One Sunday morning, after five days of hard sailing, the schooners were sighted just west of Dog Island, racing toward Road Bay. All the while, church was in session at Bethel Methodist atop of the hill that surrounds Road Bay. As the boats came “hard lee,” tacking away from each other just to the leeward side of Dowling Shoal near Sandy Island, the excitement of the parishioners watching from the church windows became unbearable. Eventually everyone, including the Minister, left their sermon to cheer on their boats from the brow of the hill, leaving the church empty. So began the spectator sport that accompanies boat race.
In 1918, according to Sir Emile Gumbs, the first organized boat race occurred as part of the celebrations marking the end of World War I. The race, which was held in Crocus Bay, was open to all fishing boats and was won by “Repel” a boat built and owned Joe Hodge of Long Bay.
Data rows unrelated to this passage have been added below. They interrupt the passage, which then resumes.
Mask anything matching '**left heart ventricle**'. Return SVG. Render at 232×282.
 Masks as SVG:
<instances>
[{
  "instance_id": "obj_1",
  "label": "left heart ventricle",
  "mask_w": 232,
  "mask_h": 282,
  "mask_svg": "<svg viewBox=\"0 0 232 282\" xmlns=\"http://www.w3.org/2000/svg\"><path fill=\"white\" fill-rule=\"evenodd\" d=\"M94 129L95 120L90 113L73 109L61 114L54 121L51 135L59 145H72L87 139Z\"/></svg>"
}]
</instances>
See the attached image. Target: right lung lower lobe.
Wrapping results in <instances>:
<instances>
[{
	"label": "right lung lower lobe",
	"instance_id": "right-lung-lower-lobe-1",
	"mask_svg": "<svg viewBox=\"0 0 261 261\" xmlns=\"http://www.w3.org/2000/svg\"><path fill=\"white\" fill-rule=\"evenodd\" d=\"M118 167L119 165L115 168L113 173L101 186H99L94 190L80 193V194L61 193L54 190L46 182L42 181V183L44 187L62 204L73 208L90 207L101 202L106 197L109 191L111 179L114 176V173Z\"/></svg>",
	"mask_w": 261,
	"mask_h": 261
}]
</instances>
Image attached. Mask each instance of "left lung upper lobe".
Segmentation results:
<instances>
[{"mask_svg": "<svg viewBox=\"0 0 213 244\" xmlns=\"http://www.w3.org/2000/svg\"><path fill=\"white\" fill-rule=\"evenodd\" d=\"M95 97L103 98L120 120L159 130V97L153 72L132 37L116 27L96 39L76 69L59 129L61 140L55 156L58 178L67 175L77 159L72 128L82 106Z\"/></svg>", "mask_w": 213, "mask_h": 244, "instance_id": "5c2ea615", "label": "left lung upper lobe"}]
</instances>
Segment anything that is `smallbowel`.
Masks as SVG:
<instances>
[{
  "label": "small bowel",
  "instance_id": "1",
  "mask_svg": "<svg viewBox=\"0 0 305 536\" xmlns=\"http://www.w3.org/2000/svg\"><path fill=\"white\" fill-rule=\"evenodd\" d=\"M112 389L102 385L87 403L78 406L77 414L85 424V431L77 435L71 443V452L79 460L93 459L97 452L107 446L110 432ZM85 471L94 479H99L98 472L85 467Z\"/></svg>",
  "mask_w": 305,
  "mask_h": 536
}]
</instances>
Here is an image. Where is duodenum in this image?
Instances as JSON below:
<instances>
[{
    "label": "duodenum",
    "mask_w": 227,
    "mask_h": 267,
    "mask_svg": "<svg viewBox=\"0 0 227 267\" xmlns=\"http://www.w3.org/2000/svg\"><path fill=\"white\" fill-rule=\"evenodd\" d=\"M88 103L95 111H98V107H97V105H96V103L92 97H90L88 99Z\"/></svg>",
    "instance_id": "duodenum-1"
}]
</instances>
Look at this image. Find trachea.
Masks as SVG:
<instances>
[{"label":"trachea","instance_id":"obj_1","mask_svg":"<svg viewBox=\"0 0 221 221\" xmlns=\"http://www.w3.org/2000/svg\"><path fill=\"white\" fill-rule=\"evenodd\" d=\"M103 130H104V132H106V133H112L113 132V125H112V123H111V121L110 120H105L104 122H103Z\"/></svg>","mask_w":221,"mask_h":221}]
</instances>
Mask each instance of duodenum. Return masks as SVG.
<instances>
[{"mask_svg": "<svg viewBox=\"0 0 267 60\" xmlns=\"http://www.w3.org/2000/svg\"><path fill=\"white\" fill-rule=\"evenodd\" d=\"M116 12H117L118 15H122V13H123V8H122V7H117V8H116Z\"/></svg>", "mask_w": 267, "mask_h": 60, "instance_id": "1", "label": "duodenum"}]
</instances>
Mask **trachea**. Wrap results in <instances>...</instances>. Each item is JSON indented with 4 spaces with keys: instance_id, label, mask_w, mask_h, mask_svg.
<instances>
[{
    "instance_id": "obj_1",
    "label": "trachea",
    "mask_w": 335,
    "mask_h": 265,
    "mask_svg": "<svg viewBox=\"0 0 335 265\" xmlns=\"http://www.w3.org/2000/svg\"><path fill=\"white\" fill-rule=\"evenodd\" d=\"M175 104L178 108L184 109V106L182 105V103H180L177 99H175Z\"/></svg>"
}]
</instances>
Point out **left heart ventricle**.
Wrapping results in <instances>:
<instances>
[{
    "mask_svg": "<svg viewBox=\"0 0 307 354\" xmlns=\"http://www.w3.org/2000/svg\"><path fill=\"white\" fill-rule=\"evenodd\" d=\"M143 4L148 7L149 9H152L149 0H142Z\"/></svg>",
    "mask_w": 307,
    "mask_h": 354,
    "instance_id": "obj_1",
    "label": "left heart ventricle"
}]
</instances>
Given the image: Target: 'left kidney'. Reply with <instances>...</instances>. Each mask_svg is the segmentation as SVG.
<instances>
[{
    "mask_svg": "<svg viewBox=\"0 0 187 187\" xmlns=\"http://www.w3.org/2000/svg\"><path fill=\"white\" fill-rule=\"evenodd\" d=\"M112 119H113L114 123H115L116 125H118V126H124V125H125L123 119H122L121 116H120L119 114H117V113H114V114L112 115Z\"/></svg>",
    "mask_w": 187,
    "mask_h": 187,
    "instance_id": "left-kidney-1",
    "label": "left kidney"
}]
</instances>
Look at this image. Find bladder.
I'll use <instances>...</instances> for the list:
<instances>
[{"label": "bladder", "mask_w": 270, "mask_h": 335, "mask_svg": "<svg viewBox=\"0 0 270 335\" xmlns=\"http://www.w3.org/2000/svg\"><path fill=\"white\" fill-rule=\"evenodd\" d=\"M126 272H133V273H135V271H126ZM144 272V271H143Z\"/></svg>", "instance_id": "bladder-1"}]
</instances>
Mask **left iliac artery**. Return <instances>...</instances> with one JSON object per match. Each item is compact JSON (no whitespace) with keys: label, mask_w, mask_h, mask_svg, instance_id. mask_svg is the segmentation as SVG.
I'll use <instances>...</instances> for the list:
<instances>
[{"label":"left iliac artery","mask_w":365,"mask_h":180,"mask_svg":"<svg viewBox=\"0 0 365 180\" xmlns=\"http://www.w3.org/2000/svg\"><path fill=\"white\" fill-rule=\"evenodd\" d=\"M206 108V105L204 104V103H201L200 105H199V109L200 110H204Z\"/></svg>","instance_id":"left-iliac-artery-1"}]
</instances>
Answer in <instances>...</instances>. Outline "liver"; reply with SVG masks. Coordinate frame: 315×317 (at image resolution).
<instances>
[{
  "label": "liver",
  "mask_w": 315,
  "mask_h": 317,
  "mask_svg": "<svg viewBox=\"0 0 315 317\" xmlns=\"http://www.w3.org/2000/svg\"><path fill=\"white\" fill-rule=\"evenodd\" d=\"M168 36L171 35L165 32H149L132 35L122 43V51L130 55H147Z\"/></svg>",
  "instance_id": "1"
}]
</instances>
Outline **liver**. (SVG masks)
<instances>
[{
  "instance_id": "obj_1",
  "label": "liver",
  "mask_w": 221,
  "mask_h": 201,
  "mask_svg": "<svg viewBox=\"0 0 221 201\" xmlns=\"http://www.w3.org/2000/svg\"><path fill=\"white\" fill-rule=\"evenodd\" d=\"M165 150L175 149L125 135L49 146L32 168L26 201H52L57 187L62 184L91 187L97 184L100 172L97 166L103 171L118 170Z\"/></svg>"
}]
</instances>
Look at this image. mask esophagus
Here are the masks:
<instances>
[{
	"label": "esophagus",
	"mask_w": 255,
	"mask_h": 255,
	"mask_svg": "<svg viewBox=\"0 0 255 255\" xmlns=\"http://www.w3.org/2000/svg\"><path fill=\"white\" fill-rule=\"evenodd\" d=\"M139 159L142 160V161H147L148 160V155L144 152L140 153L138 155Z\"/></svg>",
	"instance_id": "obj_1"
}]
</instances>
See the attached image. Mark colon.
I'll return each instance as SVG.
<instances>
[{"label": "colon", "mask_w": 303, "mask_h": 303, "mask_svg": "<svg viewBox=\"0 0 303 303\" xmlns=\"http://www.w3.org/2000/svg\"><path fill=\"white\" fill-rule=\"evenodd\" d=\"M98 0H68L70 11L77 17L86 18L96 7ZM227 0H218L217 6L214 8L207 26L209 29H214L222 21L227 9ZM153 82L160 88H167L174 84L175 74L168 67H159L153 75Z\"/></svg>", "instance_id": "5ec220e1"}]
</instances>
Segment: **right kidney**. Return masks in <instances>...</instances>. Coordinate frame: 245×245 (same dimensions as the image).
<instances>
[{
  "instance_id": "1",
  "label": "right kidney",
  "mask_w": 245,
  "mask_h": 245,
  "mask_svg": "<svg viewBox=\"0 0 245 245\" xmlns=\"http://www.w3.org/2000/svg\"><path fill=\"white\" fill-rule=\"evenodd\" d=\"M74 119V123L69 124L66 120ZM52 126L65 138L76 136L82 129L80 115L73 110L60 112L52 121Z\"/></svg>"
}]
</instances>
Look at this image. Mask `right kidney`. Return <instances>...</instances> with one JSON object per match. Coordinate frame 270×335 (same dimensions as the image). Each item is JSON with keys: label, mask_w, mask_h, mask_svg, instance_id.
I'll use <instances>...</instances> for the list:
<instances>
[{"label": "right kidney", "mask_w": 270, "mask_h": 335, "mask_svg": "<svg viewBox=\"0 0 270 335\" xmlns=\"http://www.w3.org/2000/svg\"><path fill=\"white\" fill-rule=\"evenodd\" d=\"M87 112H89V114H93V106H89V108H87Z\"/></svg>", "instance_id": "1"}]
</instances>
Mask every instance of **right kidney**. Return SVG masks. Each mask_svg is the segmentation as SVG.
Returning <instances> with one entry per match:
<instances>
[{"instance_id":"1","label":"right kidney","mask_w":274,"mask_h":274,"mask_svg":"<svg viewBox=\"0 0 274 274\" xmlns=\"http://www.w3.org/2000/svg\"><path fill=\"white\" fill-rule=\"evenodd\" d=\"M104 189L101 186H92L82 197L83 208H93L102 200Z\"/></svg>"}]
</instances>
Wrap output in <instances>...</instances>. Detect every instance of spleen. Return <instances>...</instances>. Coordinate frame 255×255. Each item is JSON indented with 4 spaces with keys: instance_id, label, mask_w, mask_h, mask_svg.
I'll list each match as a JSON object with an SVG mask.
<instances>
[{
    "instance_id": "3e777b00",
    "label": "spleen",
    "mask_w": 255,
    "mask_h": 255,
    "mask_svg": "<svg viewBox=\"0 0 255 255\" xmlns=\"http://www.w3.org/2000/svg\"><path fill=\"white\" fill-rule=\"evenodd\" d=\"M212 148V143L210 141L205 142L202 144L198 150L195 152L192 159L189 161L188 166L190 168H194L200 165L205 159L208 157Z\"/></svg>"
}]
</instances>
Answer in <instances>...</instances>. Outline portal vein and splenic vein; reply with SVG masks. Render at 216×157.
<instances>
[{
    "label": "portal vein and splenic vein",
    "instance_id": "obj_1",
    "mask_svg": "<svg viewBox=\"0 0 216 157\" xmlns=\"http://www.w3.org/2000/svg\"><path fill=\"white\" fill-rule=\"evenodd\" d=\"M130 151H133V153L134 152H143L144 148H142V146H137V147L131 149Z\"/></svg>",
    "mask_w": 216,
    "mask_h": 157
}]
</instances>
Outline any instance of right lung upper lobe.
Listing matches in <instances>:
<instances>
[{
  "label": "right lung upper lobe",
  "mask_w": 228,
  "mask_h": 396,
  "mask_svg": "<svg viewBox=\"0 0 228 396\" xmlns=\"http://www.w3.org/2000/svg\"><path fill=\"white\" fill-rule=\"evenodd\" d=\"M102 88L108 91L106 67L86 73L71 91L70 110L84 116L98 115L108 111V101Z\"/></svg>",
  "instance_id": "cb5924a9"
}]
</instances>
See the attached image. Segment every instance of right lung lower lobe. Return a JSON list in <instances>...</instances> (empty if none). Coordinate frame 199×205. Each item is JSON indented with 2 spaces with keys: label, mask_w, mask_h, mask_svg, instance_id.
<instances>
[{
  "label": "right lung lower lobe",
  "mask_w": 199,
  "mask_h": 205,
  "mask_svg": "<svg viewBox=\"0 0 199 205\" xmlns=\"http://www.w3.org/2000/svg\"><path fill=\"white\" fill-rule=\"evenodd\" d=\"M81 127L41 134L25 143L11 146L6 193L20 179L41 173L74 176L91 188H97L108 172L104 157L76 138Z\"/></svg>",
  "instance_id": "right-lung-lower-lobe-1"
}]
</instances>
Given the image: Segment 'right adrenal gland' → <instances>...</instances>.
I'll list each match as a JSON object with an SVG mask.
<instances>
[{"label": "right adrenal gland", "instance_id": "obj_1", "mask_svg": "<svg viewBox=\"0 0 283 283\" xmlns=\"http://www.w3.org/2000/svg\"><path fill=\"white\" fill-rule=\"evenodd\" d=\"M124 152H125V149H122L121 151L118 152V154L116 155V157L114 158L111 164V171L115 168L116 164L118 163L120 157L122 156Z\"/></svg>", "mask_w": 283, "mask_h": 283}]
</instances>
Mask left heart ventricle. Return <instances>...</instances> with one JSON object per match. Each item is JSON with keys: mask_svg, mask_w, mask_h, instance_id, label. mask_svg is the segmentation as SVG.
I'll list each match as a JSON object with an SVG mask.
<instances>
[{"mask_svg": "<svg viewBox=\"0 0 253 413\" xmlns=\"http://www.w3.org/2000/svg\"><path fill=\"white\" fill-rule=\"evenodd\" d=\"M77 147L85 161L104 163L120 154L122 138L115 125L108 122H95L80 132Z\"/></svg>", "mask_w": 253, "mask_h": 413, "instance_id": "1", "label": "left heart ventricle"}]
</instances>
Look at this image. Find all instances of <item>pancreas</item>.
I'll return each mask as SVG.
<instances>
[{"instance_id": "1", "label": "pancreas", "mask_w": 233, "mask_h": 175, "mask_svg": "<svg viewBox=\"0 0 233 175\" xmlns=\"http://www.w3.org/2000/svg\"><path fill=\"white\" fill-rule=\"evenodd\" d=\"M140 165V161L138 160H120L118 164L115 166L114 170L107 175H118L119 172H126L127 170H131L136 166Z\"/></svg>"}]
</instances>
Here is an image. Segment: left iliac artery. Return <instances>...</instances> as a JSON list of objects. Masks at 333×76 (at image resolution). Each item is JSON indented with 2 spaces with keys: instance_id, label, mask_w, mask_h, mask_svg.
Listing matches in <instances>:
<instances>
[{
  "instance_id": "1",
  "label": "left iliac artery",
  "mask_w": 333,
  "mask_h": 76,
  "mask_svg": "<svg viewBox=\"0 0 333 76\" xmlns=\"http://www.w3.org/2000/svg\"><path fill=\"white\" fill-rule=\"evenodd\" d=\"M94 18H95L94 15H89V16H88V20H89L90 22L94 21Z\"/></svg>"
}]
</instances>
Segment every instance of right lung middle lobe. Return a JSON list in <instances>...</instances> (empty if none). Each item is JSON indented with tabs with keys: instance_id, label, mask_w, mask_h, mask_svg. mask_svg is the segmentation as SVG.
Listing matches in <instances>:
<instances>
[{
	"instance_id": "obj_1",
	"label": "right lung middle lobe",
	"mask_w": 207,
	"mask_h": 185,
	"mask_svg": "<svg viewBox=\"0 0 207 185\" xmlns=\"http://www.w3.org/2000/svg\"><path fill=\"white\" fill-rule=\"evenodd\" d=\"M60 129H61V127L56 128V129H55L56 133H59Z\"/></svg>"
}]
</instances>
However, the first race and its winner are still disputed on Anguilla to this day. What is not up for dispute is the passion for this sport and its continued tradition.
Today, boats are still built by hand but are now built using the WEST (wood epoxy saturated) technique introduced by David Carty, rather than carved from the white cedar trees. Size determines whether they are A, B and C class. Class A is the largest and most popular, able to carry 14 men with hundreds of pounds of ballast.
Races are held at various times throughout the spring and summer, beginning around Easter week and culminating in the Champion of Champion race held in August at the end of Boatracing week. Landracers, as the enthusiastic spectators are now called, line the beaches roads and hilltops to root their favorite boat in.
Boatrace is accompanied by barbecues, music and dancing, and is a “don’t miss” island event that is exciting, beautiful and cultural.